Уголок его рта приподнимается, когда он наклоняет голову, изучая меня.
— Любопытно. Чувствуешь, что ты рядом, да?
Я медленно киваю, боясь разрушить чары, хотя не понимаю, где Филип Гласс, а где Моцарту, крутятся у меня в голове.
— Знаешь, — задумчиво произносит он тихим голосом, продолжая наблюдать за мной, — почти целую вечность никто не пил мою кровь. Такое случается не часто, и никогда не происходит случайно.
— Что это значит? — тихо спрашиваю я.
Он встает на ноги и подходит, присаживаясь передо мной на корточки, его присутствие так близко, что моя кожа теплеет, холодеет, и обратно.
Ощущаю себя совершенно живой.
— Это значит, что теперь ты разделяешь часть моих воспоминаний. О том, что я чувствовал. То, что я видел. И то, что сделал, — он протягивает руку и с поразительной нежностью проводит большим пальцем у меня под глазом. Я удивлена, увидев, что он мокрый от слезы. — Мне нужно осторожнее рассказывать тебе о своем прошлом, — тихо говорит он.
Я смотрю на него, в шоке оцепенев.
Он поднимается на ноги, и я быстро закрываю глаза, пытаясь снова вызвать в памяти Моцарта, но оно исчезает, как сон утром.
Я тоже начинаю угасать, как будто эмоции из его прошлого изматывают меня, затягивают на дно.
— Выглядишь уставшей, — повторяет он. — Тебе следует расслабиться.
При его словах я глубже вжимаюсь в диван, стакан скотча болтается в моих пальцах. Он наклоняется и забирает его, пока я не уронила, ставя на приставной столик.
— Ты опоил меня чем-то, — умудряюсь произнести я медленно, чувствуя себя такой расслабленной, буквально таю.
— Ничего подобного, — говорит он. — Это твое тело наконец-то чувствует себя в безопасности. Ты не спала несколько дней.
Следующее, что я чувствую, — как он подходит ближе, его запах окутывает мое тело, затем его сильные, уверенные руки обхватывают меня, он поднимает меня, несет. Я безвольна, как тряпичная кукла, в его объятиях.
— Обними меня руками за шею, — шепчет он мне. — Пожалуйста, постарайся не кусать. Не хочу портить еще одну рубашку.
Я делаю, как он говорит, на мгновение открываю глаза и вижу, что он смотрит на меня сверху вниз с настороженным выражением лица. У меня хватает сил уткнуться головой в изгиб его шеи, прижаться носом к его коже, вдыхать запах до тех пор, пока глаза не закрываются. Он сказал не кусать его, и хотя я слышу биение его сердца, оно лишь успокаивает меня.

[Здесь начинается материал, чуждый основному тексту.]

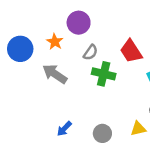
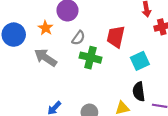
red trapezoid: (131, 51) -> (116, 37), turned 45

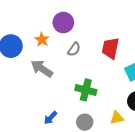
green cross: (91, 58) -> (86, 90), moved

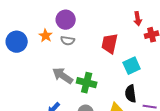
gray semicircle: (74, 49) -> (68, 41), moved, turned 64
gray arrow: (42, 69) -> (63, 76), moved

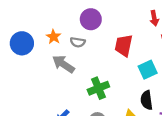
purple circle: (66, 20) -> (91, 19), moved
gray arrow: (63, 76) -> (63, 64), moved
green cross: (87, 83) -> (98, 88), turned -36

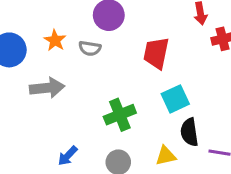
gray arrow: (63, 64) -> (47, 88), moved, turned 140
cyan square: (148, 70) -> (175, 99), moved

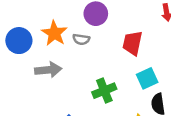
orange star: (55, 40) -> (54, 33), size x1.5

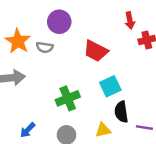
red trapezoid: (132, 43) -> (96, 51), turned -75

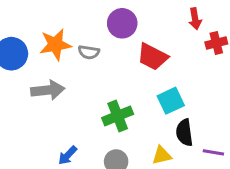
purple circle: (59, 22) -> (122, 23), moved
orange star: (18, 41) -> (55, 45), turned 30

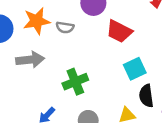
green cross: (118, 116) -> (75, 82), moved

Он несет меня вверх по многочисленным лестничным пролетам, и я чувствую как погружаюсь в сон, опять пытаюсь проснуться. Мы проходим по коридору в спальню.
В мою спальню. Сейчас я именно так думаю.
Как будто она моя.
И так было всегда.
Он несет меня к кровати, откидывая одеяло, а затем укладывает на нее, осторожно кладя мою голову на подушку. Снимает с меня ботинки, засовывает мои ноги под одеяло.
На мгновение я испытываю страх, чувство потери сознания, потери контроля.
— Солон, — кричу я в прерывистой тишине, тянусь к нему, мои глаза слишком тяжелы, чтобы открыться.
Он хватает меня за руку и сжимает ее так, что по моему телу разливается тепло.
— Тебе нужно поспать, Ленор. Теперь ты в безопасности. Спи.
— Ты бы знала, если бы принуждал, — говорит он тихим голосом. — Когда проснешься, будешь голодная. Найди меня.
Он еще раз крепко, успокаивающе сжимает мою руку.
Потом уходит.
Приходит сон, затягивая меня в темноту.
ГЛАВА 15
Мне снится кровь.
Реки крови.
Утекающие реки.
Бесконечный красный цвет, до которого я не могу дотянуться, не могу дотронуться, как будто я в персональной пустыне, горло пересыхает, тело жаждет чего-то неуловимого.
Я не просто хочу, а жажду.
Но реки утекают еще быстрее от меня.